Geoderma (Dec 2023)
Demonstrating sorption analogy of lanthanides in environmental matrices for effective decision-making: The case of carbon-rich materials, clay minerals, and soils
Abstract
Examining the effect of lanthanide-contaminated wastes, which have the potential to impact to other environmental compartments, requires conducting interaction studies with soils, as feasible first receptors of lanthanide leachates, and, if necessary, with sorbent materials, such as clay minerals and carbon-rich materials, which can serve as natural barriers and immobilisation agents used in remediation strategies. In this context, it is relevant to have available and reliable data on solid–liquid distribution coefficients (Kd) to understand the lanthanide sorption in these environmental matrices. Moreover, confirming lanthanide sorption analogies permits filling data gaps and data extrapolation among different contaminated scenarios, and thus facilitate to have available input data for decision-making related to the impact of a contaminated site. In this study, we demonstrate for the first time an analogous sorption of La, Sm, and Lu in carbon-rich materials (i.e., biochar and activated charcoal), clay minerals and soils, through laboratory batch experiments.

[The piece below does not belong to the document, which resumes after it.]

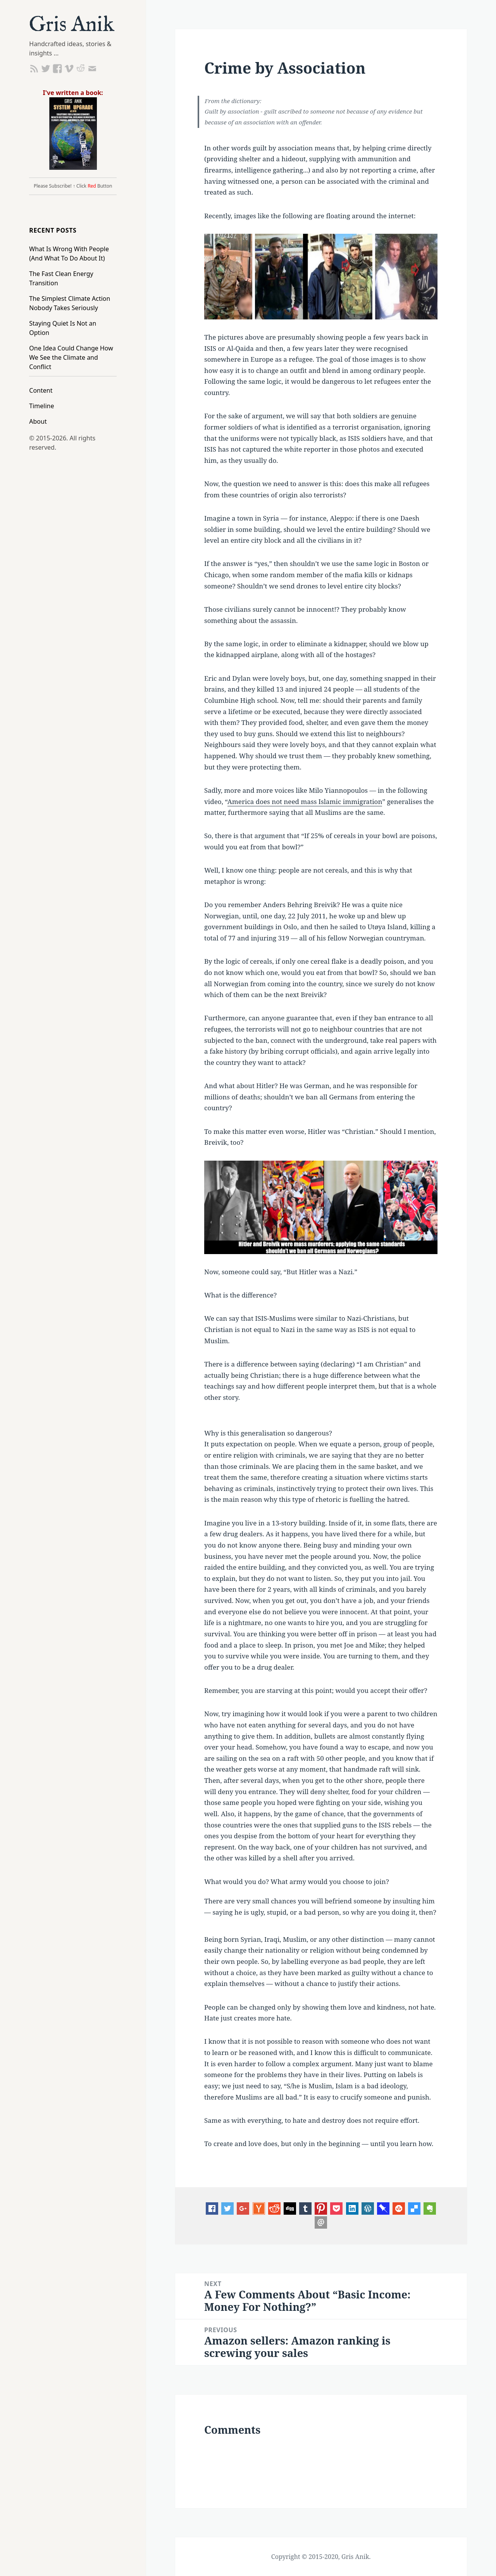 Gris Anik (71, 25)
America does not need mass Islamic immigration (304, 801)
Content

The obtained sorption Kd values revealed similar sorption patterns among the three lanthanides for each matrix tested, even at different initial lanthanide concentrations. In all matrices, the maximum Kd values exceeded 104 L kg−1, with a significant decrease when testing high lanthanide concentrations. The analogy was first confirmed by examining the Kd correlations for the La-Sm, Lu-Sm, and La-Lu pairs within each matrix, for which strong linear correlations were obtained in all cases. Data compilations were built with own and literature data, and derived cumulative distribution functions revealed statistically equal lanthanide distributions and Kd best estimates. In addition to this, Kd variability decreased when grouping the data according to significant material properties. For the first time, Kd (Ln) best-estimates for different scenarios and materials were proposed as input data for risk assessment models.